BEV trade growth has the potential to significantly impact voyage earnings for a major share of the current Car Carrying fleet, because electric cars weigh 20% more than conventional diesel/petrol equivalent models. This means less cars can be loaded onboard a typical PCTC whenever there is a high volume of BEV bookings, because the average density per car unit has increased, eating into deadweight capacity. Essentially, PCTCs with low deck strengths will be disadvantaged as BEVs start to dominate over time, diminishing the earning opportunity of the asset. Whilst modern PCTCs and LCTCs equipped with stronger decks from 0.3t/m2 upwards, will hold more value due to the higher earnings opportunity derived from the better stowage factor. Vessels trading to used car markets such as Africa are less exposed to this headwind. However, this is already an issue for ships operating on major East West liner routes delivering finished new cars to European and North American markets with long term ramifications for fleet development. Logically, demand for stronger decked ships will increase. Cargo miles will also receive a credit in the short to midterm, as more capacity is required to carry the same volume of seaborne cars around the world. This is assuming global demand remains relatively static, whilst BEVs continue to take share in sales and exports.

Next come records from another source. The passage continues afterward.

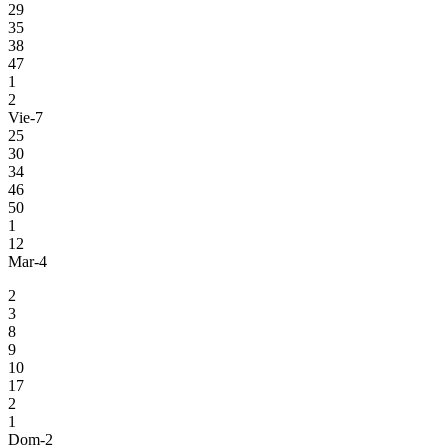
29
35
38
47
1
2
Vie-7
25
30
34
46
50
1
12
Mar-4
2
3
8
9
10
17
2
1
Dom-2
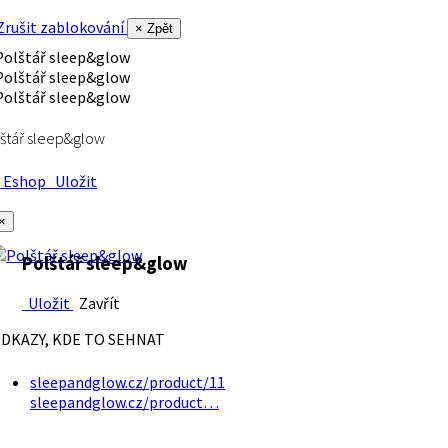
rušit zablokování
× Zpět
štář sleep&glow
Eshop
Uložit
×
Polštář sleep&glow
Uložit
Zavřít
DKAZY, KDE TO SEHNAT
sleepandglow.cz/product/11
sleepandglow.cz/product…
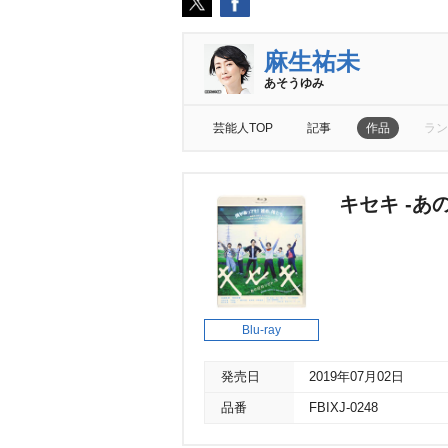
麻生祐未
あそうゆみ
芸能人TOP
記事
作品
ラン
キセキ -あ
Blu-ray
発売日
2019年07月02日
品番
FBIXJ-0248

Toyota has been forced to cut global production by 40% for September because of the chip dip crisis, leading to a slump in their share price which spread to Nissan and Honda. US retail sales figures also turned negative in July weighing on sentiment. It’s possible we will see some softening in cargo mile demand in Q4. However, the fundamental imbalance driven by low supply versus recovered demand is unlikely to change in the midterm (Figure 2). Supply chains will continue to be choked by the stop start nature of the pandemic, restricted by slow terminal operations and ongoing vessel delays at congested ports as the new normal, reducing liner frequency and therefore the overall supplied capacity available for ocean exporters. China’s strict policy on Covid by shutdown as seen at Yantian and Ningbo ports this year, taught us that consumer goods remain highly sensitive to operational stops. Until the world is vaccinated, further disruption is to be expected.

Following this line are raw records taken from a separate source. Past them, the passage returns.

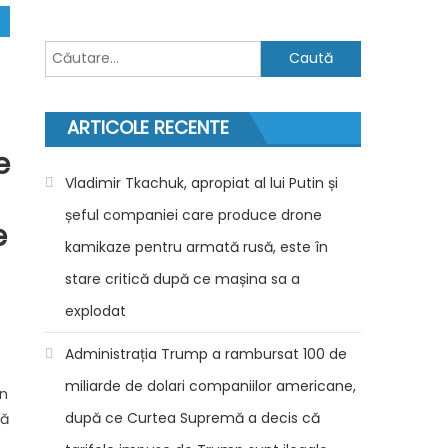
Caută
după:
ARTICOLE RECENTE
e
Vladimir Tkachuk, apropiat al lui Putin și
șeful companiei care produce drone
e
kamikaze pentru armată rusă, este în
stare critică după ce mașina sa a
explodat
Administrația Trump a rambursat 100 de
miliarde de dolari companiilor americane,
În
după ce Curtea Supremă a decis că
tă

Looking a little further into 2022, the supply demand imbalance could widen if the microchip shortage eases whilst Covid lingers, enabling more BEVs to be finished and exported across seas. Which is plausible noting Hyundai coming out last month declaring the worst is behind us. A firming of pent up cargo demand from auto dealerships looking to replenish depleted stocks unfulfilled on top of their usual monthly seaborne import orders, would create a compounding effect of growth on growth. That would really pump up rates and asset values.

Values Spiking, Final Thoughts

Values for a standard 5YO 6500 PCTC have spiked by 19% since April, tipping past $56 million from July as per VesselsValue’s Fixed Aged Values data (Figure 3). The VIKING CONQUEST (6700 CEU, Jan 2017, Jinling) sold for USD 45 mil on April 23rd (VV at $47.2 million day before sale, SS due Jan 2022). This seemed a high price at the time, not now.

An average number of sales have completed this year because owners are reluctant to let go of tonnage in a supply starved market, anticipating higher values. Some operators have chartered out their owned PCTCs enticed by lucrative, better earnings from a booming rate environment. Values for 10YO and 20YO PCTCs have shot up following some exceptionally high sold prices paid by buyers with few alternatives. Car Carrying assets are hot property, but next year could get hotter.
VesselsValue data as of end August 2021.